I've been working on a skunk-works (unofficial side project, developed entirely outside of the wall) project for awhile with a good friend, and its getting to the point where we want to take it to an A/B test/weblab of some sort.<p>What are the best steps forward to minimize push-back from the current owners of the UI? Unlike the mac graphing calculator guy, we are both currently employed &#38; wish to avoid being fired for ruffling the wrong feathers.<p>Is there any CYA stuff which we should do first?<p>Do you have any advice on how to keep someone from running away with our project and claiming credit?<p>Besides a working demo, what else should we prepare?<p>Should we get some sort of user testing done first outside of the company, or would that be more likely to be viewed in a negative light?<p>Whom would you first approach (own manager, manager of the group for whom the skunk-works project would change, VP, CEO,etc.)?<p>posted with a one-time account for anonymity. Thanks for the advice &#38; sorry for the wall of text.
======
etm117
Unfortunately, every company has different politics that affects the answer to
your question. Without knowing the politics of your company no one can
properly answer. And even if we did, it would still probably be a "gut
feeling" type of answer. So with that said...

The way I would do it at my company (which has politics that could get you in
trouble, even if what you did is better than what currently exists) then I
would recommend starting with a trusted advisor.

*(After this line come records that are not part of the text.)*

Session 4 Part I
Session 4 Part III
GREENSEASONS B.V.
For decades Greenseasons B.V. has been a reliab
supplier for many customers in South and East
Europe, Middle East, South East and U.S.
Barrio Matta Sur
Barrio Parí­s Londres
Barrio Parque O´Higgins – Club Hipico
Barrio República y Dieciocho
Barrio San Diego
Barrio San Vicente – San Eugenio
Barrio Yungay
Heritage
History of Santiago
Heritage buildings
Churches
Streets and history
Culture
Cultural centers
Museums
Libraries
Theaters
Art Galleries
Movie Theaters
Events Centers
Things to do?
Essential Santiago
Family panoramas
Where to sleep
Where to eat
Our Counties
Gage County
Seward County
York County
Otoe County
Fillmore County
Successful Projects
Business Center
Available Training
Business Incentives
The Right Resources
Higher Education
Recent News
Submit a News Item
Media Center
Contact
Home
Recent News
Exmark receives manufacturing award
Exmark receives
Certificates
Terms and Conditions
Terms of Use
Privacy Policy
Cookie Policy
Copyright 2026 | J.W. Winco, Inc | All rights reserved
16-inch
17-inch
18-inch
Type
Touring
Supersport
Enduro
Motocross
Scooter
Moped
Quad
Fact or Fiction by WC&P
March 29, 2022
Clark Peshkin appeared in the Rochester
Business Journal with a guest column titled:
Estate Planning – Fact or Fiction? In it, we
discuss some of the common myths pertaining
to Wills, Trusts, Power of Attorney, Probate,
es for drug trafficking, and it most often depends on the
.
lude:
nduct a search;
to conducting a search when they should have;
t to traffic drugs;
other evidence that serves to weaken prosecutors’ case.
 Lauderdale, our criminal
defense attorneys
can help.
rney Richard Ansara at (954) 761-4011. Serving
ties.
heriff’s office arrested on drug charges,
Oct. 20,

Do you have a friend inside
the company who has been there for a long time that you trust? If so, approach
them and ask them what they think. Having been there for a while, they
probably would know the best approach and maybe could use their seniority and
good will to pointing it out for you.

------
ratsbane
If in testing the system you used any data which may be interpreted as
belonging to the company then be very, very careful. Hopefully you haven't,
but if you have then you might want to delete all traces of that data before
presenting it.

If you're a contractor be very careful to document that you did none of the
work on company time or equipment.

If the company doesn't want anything to do with your project then they may
prevent you doing anything else with it.

If your friend is not associated with the company then you may want to
introduce him as the author of the project. Ethically you can't conceal your
beneficial interest in the project, e.g. if the company wants to buy it, but
you might want to have someone not associated with the company be the point
man. That may also make it more likely that you can reuse the project for
something else.

Your good work is probably going to make someone at the company look foolish
and those people may make big problems for you. You really need to find some
sympathetic and wise person with authority to champion it. And if it's a
typical big corporation that's going to be hard.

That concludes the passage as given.